The things mentioned above are just a few of the many reasons why you should invest in startups. However, just like any other investment, startups are high-risks because only a small number of them succeed. Consider the following factors when you start investing in startups:
There is a high chance that you invest in a company that will fail in two to three years. How the venture performs determines your return on investment.
A common practice of startups is to provide more optimistic valuations of their company. Startup founders usually do this to align their business with the industry. By doing so, they will become more attractive to investors such as venture capitalists, angel investors, and the likes. Therefore, as an investor, you must do your due diligence to study the startup you want to invest in.
Unlike public stocks, you cannot trade your startup investments. As a result, you have to wait for the startup to go public, be bought out, or be acquired.
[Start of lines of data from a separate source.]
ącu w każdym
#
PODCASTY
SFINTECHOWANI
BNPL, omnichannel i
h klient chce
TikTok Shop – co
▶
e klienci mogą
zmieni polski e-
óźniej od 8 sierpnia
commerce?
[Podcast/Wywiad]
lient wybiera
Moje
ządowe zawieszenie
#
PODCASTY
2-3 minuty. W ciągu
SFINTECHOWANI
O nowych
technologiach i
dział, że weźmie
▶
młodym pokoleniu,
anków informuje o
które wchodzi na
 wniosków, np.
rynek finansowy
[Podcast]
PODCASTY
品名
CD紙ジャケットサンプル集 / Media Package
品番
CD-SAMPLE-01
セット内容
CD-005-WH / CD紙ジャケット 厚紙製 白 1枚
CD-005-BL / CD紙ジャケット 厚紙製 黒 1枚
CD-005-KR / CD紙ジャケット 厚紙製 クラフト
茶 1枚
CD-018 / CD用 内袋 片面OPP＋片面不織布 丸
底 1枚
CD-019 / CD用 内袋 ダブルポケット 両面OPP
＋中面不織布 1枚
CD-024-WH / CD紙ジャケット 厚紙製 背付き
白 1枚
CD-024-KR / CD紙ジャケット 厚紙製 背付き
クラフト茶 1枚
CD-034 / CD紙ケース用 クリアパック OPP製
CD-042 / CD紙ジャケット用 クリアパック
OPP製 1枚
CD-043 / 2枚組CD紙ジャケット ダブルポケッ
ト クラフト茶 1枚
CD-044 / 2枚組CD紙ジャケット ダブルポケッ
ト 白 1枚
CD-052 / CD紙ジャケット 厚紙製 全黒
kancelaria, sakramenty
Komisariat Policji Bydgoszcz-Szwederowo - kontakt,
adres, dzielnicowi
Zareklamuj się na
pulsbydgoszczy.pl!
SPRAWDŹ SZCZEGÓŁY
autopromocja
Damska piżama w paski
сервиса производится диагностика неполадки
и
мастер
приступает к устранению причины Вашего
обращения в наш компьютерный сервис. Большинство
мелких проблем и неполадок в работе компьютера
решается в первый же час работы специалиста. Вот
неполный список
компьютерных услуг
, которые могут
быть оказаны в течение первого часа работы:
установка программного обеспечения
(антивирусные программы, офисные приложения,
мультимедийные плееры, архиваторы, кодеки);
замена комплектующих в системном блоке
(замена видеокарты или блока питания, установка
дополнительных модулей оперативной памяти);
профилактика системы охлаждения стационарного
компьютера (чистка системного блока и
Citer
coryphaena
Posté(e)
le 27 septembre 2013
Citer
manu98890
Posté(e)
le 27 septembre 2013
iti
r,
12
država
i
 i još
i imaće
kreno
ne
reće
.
This means you can’t cash out your investment unless one of these three events happens.
Best Practices When Investing in Startups
Knowing the pros and cons of startup investment is just the first step. Your next step will be knowing the best approaches to investing in these starter companies. The following steps help you maximize returns and hedge risks.
Consider the Industry and Market Conditions
Before selecting which startup you want to invest in, you must examine the industry and market conditions. Consider the prevailing market conditions to know which industries are hotter. It would help if you also studied society’s needs.
Your experience can also become a factor when investing. If you are a doctor, you may have more insights into medical technology startups. Thus, you can make better decisions on which startups to invest in.
As mentioned earlier, it is always important to practice due diligence as an investor. When planning to invest in a startup, you must study the company’s financial records. In addition, take time to check the startups’ leadership and management team. The more information you have on a company, the better your investment decisions will be.
As stated earlier, it is wise to diversify your investment. This is also true when you invest in startups. Hence, you should invest in startups that are from different industries, ages, and markets. Diversifying your investment will mitigate the risk of financial loss and, at the same time, maximize potential returns. You can look into investing during the different stages of a startup.
After investing, there are still things that you can do to help the company. You can monitor the startup’s financial health, mentor its leadership, and even secure a seat on its board. By doing so, you can have a positive effect on the startup that you invested in.
Before You Invest in Startups
First-time investors must understand that investment in startups comes with inherent risks. Although this investment is different from buying and selling traditional assets, you still have to do your due diligence.
There are compelling reasons for you to invest in startups. Whether you want to diversify your portfolio or help in job creations, you can do it by investing in startups. That said, investing in these new ventures comes with the potential for high returns. Lastly, when you provide financial investments in startups, you can contribute to making a social impact through innovation.